The weakest makers would likely die first. With them gone, increased stress would be thrown onto the survivors, who would not last long, Dag suspected. Death would cascade; the remainder must die very quickly. At which point the mud-men would also die. Would that be the end of it, the problem collapsing into itself and gone? Or were there other elements, hidden elements at work inside the lock?
No one could find out without opening their ground to the lock. No one could open their ground to the lock without being sucked into it, it seemed. Impasse.
My head hurts. My ground hurts. But no such collapse was happening now. Dag clutched the thought to himself as if it were hope. Perhaps the morning would bring better counsel, or even better counselors than one battered old patroller so frighteningly out of his depth. Dag sighed, levered himself up, and stumbled back to his bedroll.
What the morning brought was distractions, mainly. A pair of scouts returned from the south to report much the sort of chaos Dag expected—farmer and Lakewalker refugees scattered all over, improvised defenses in disarray—but also encouraging signs of people beginning to sort themselves out with the news of the death of the malice. About midday, some two dozen Bonemarsh exiles cautiously approached. Dag assigned his patrol of cleanup volunteers the initial task of helping them to identify and bury their dead, including the woman maker, and scavenge the village for still-usable supplies that might be carried off to the other north Raintree camps that would be taking in the nearly two thousand homeless.

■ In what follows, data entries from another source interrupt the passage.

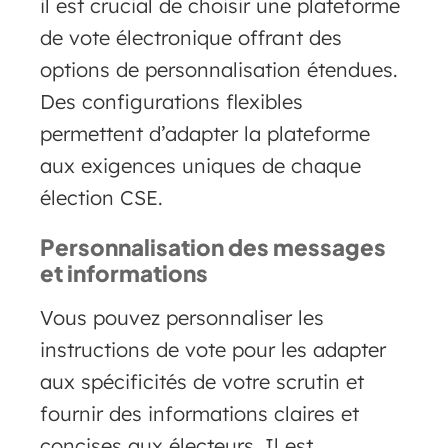
il est crucial de choisir une plateforme
de vote électronique offrant des
options de personnalisation étendues.
Des configurations flexibles
permettent d’adapter la plateforme
aux exigences uniques de chaque
élection CSE.
Personnalisation des messages
et informations
Vous pouvez personnaliser les
instructions de vote pour les adapter
aux spécificités de votre scrutin et
fournir des informations claires et
concises aux électeurs. Il est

The Raintree Lakewalkers were likely in for a straitened winter, coming up. Bonemarsh casualties, he was glad to learn, had been relatively low. No one seemed to know yet if the same had been the case for that farmer town the malice had taken first.
Three of the Bonemarsh folks agreed to stay and help nurse their groundlocked makers and the hapless would-be rescuers. The makers all had names, now, and life stories that the returned refugees had determinedly pressed on Dag. He wasn’t sure if that helped. In any case, he sent the first batch of locals off with a patroller escort and an earnest request to send him back any spare medicine makers or other experts who might be able to get a grip on his lethal puzzle. But he didn’t expect much help from that quarter, as every medicine maker in Raintree had to be up to the ears in nearer troubles right now.
He had slightly more hope of the full patrol of twenty-five he sent home that afternoon, carrying both a warning to Hickory Lake of their neighbor’s impending winter shortages, and a much more urgently worded plea for Hoharie or some equally adept maker to come to his aid. To stay at Bonemarsh, Dag selected the best medicine makers—for patrollers—his company had, including several veteran mothers or grandmothers, whom he figured for already knowing how to keep alive people who couldn’t talk or walk or feed themselves. Small ones, anyway. They can work up.